For testing, we deployed the Netgear products in our test network, where the switch had access to a Windows Server 2003 R2 domain controller providing DHCP and DNS services. Switch installation won’t take long, as its browser interface fires up a quick-start (if a tad sluggish) wizard.
Netgear’s modus operandi is simple, as switch ports are placed in different VLANs, to which you apply WLAN policies. The latter contains an SSID, encryption settings and an authentication mode, which can be an external RADIUS server or the switch’s own local database. The switch uses the APs to monitor the airwaves and considers any other AP a rogue if it’s physically cabled to the network, or just interfering if it’s broadcasting in the same vicinity. Rogue APs can be disabled via policies where clients are disassociated from them, but we’re surprised Netgear gave no warning of this feature, as it can get you into a lot trouble if improperly used. The Monitor tab provides a range of details about wireless activity, where you can view rogue and interfering APs and check on wireless performance.
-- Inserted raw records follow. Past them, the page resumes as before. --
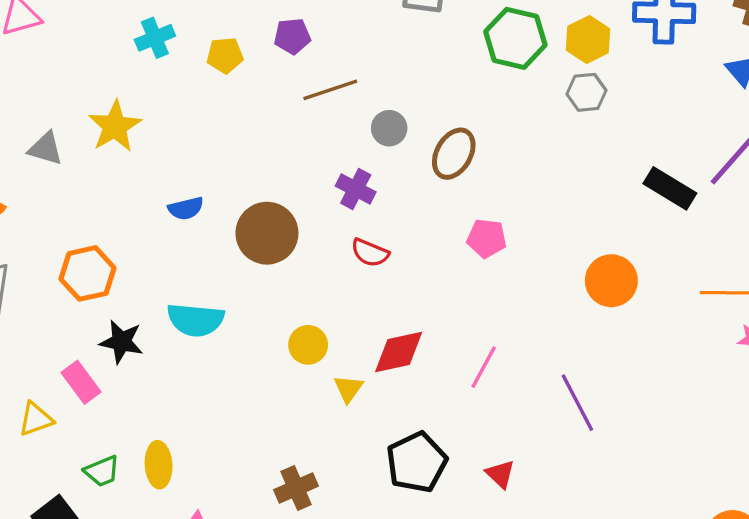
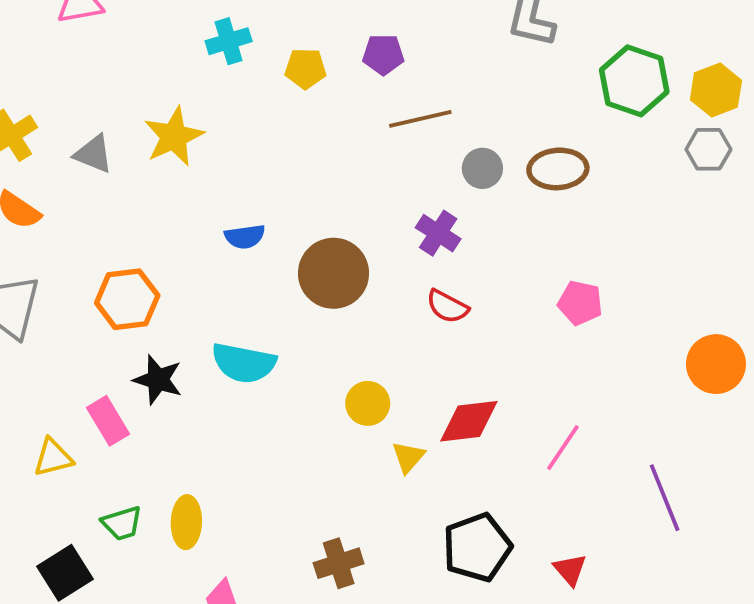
brown ellipse: (454, 154) -> (558, 169), moved, turned 51

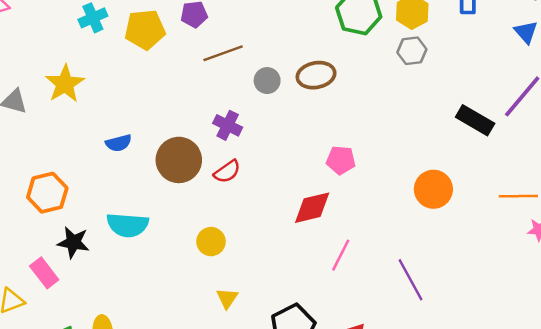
yellow pentagon: (305, 69) -> (145, 30), size x1.5
purple cross: (438, 233) -> (228, 125), moved
red semicircle: (447, 306) -> (227, 172), moved, turned -56
red diamond: (469, 421) -> (312, 208), moved
yellow triangle: (408, 457) -> (227, 298), moved

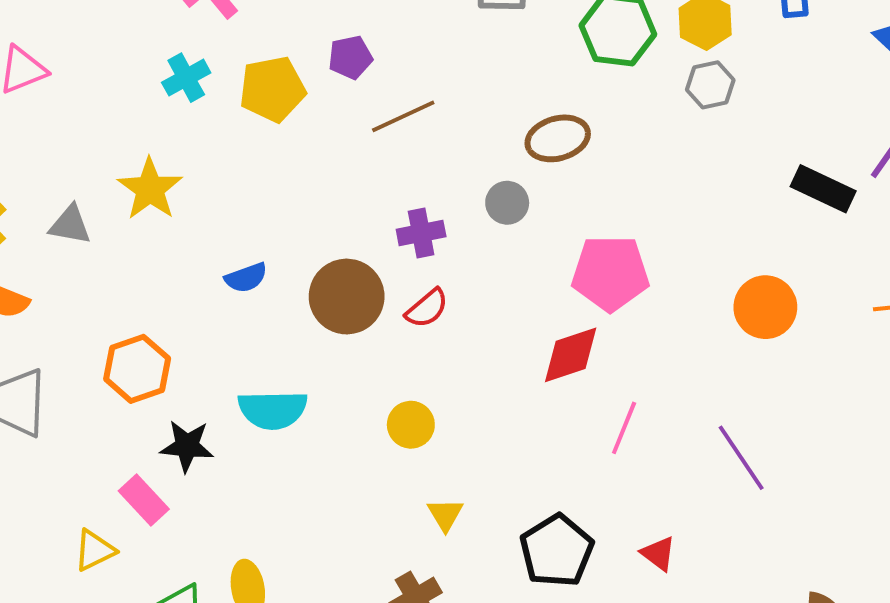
gray circle: (267, 81) -> (507, 203), moved
purple cross: (228, 125) -> (421, 233), turned -32
pink pentagon: (341, 160) -> (610, 273), size x1.6

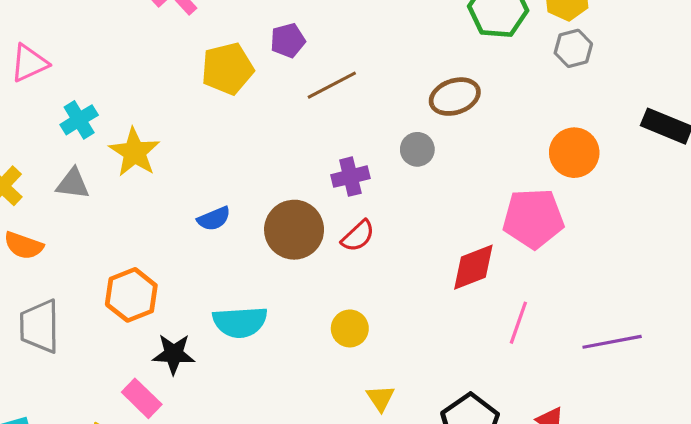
cyan cross: (186, 78) -> (79, 120), moved
pink pentagon: (610, 273) -> (533, 218), moved
orange circle: (765, 307) -> (574, 153), moved
purple line: (741, 458) -> (612, 342), turned -64

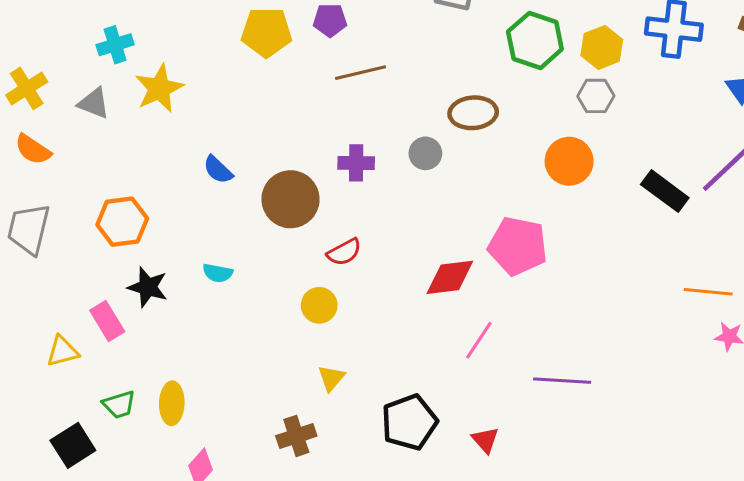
orange circle: (574, 153) -> (569, 161), moved
blue semicircle: (214, 219) -> (218, 170), turned 52
red semicircle: (358, 236) -> (344, 252), moved
cyan semicircle: (240, 322) -> (218, 273), size x0.6

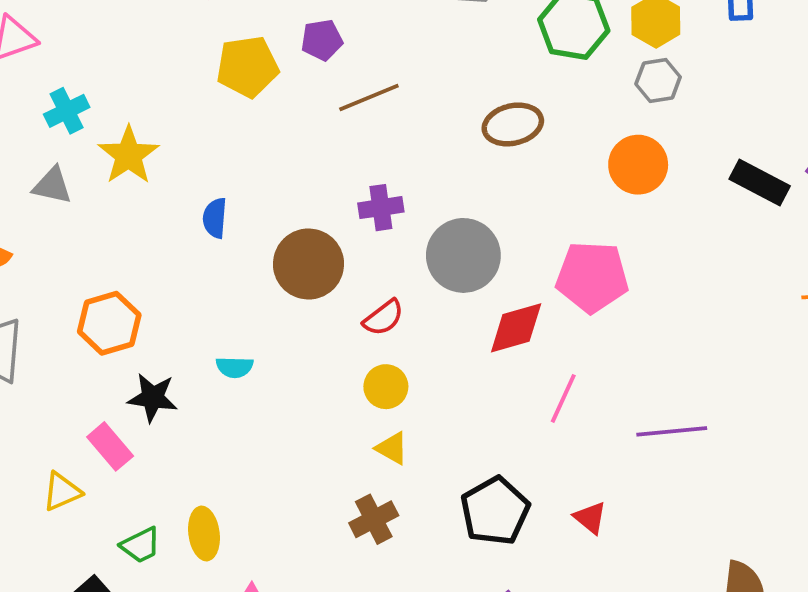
gray circle: (425, 153) -> (463, 255), moved, size x1.8
blue semicircle: (218, 170) -> (215, 218), moved, turned 60
yellow circle: (319, 305) -> (386, 387), moved
yellow triangle: (331, 378) -> (392, 448), moved, turned -32
brown cross: (296, 436) -> (374, 519), moved

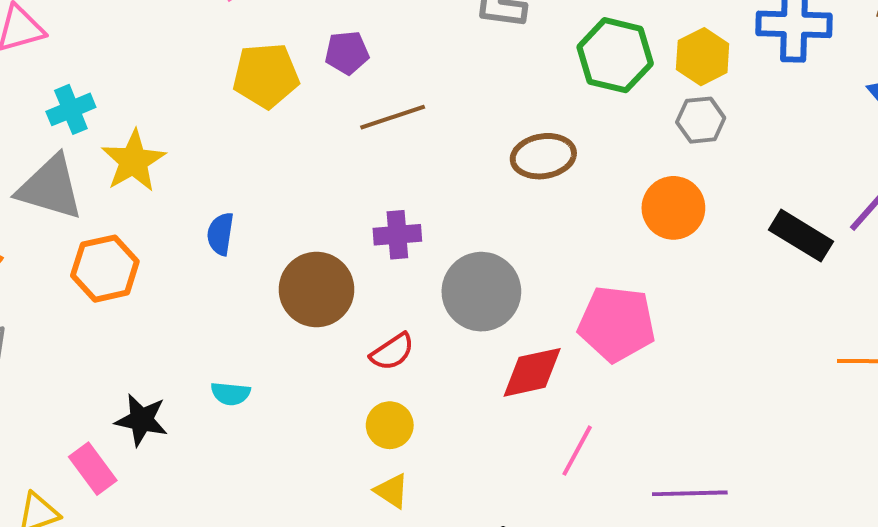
gray triangle: (52, 186) -> (50, 188), size x1.6
orange hexagon: (109, 323) -> (105, 269), moved

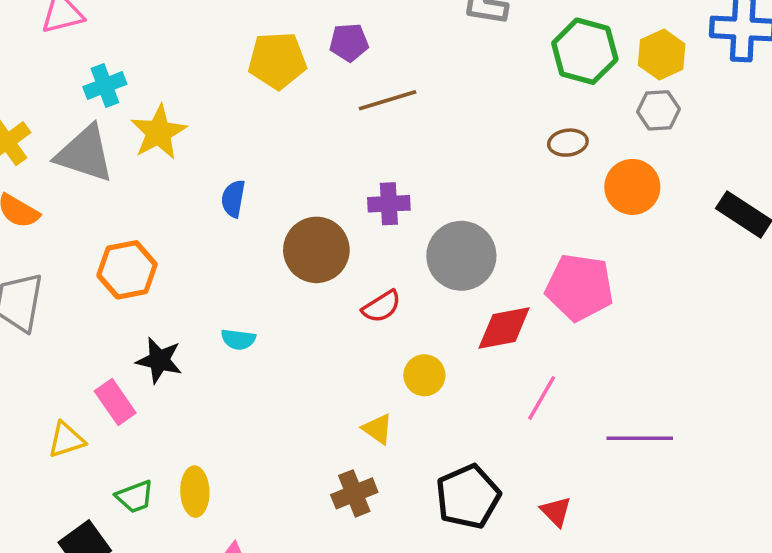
brown ellipse: (543, 156) -> (568, 143), moved, size x0.7
orange hexagon: (105, 269) -> (127, 270), moved
yellow circle: (390, 425) -> (424, 375), moved

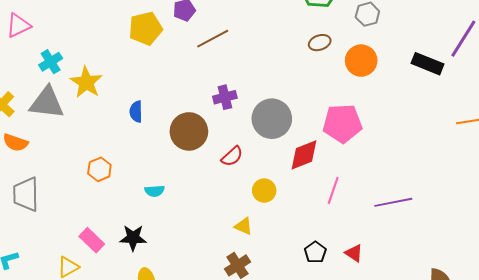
orange hexagon: (127, 270) -> (99, 169), moved, size x0.7
black star: (159, 360) -> (133, 238), moved
black pentagon: (468, 497) -> (315, 252), moved, size x0.6

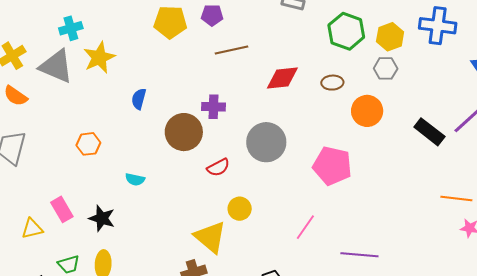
purple cross: (225, 97) -> (214, 107), moved
red diamond: (304, 155) -> (282, 78), moved
yellow triangle: (244, 226) -> (210, 237), size x1.8

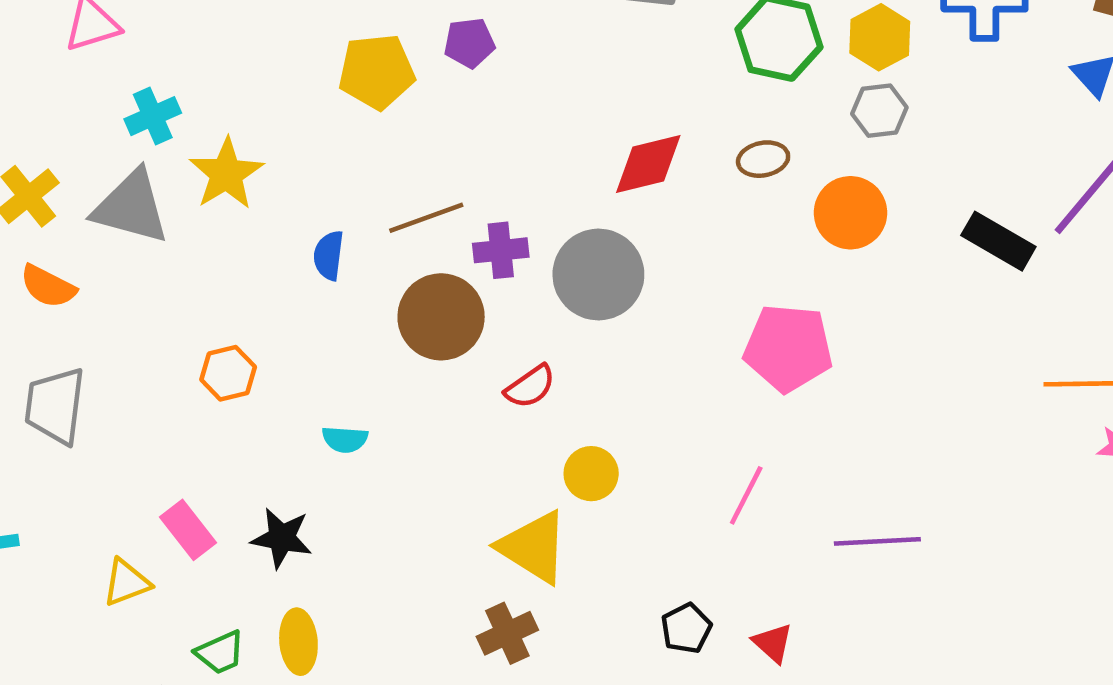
brown line: (231, 50) -> (426, 218), moved
gray circle: (266, 142) -> (598, 275), moved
You also get a mapping feature to help with AP deployment, which is quite rudimentary in operation but could prove useful.
For testing, we kept one AP in the Labs and placed a second 50m away, then powered it over PoE through the building network infrastructure. TheAPs locate the switch and take their configuration from it, using ADP (Aruba Discovery Protocol). We didn’t think much of Netgear’s abilities to detect other APs, as it only found two more in our office block – Cisco’s Wireless LAN controller and Aironet partnership found 14. Also, the only APs Netgear found were Aruba models. Client roaming worked well, though, as we associated our laptop with the AP in the Labs and set up a continuous ping of our domain controller. We wandered down the corridor and saw signal strength drop to around 20%, after which we were swapped over to the second AP. The ping timed out only twice and then continued unabated, making the process almost seamless.
If you can’t afford Cisco’s wireless security solution then Netgear is worth a look, although we were unimpressed with its ability to locate other APs, and the network planning facilities aren’t up to much, either.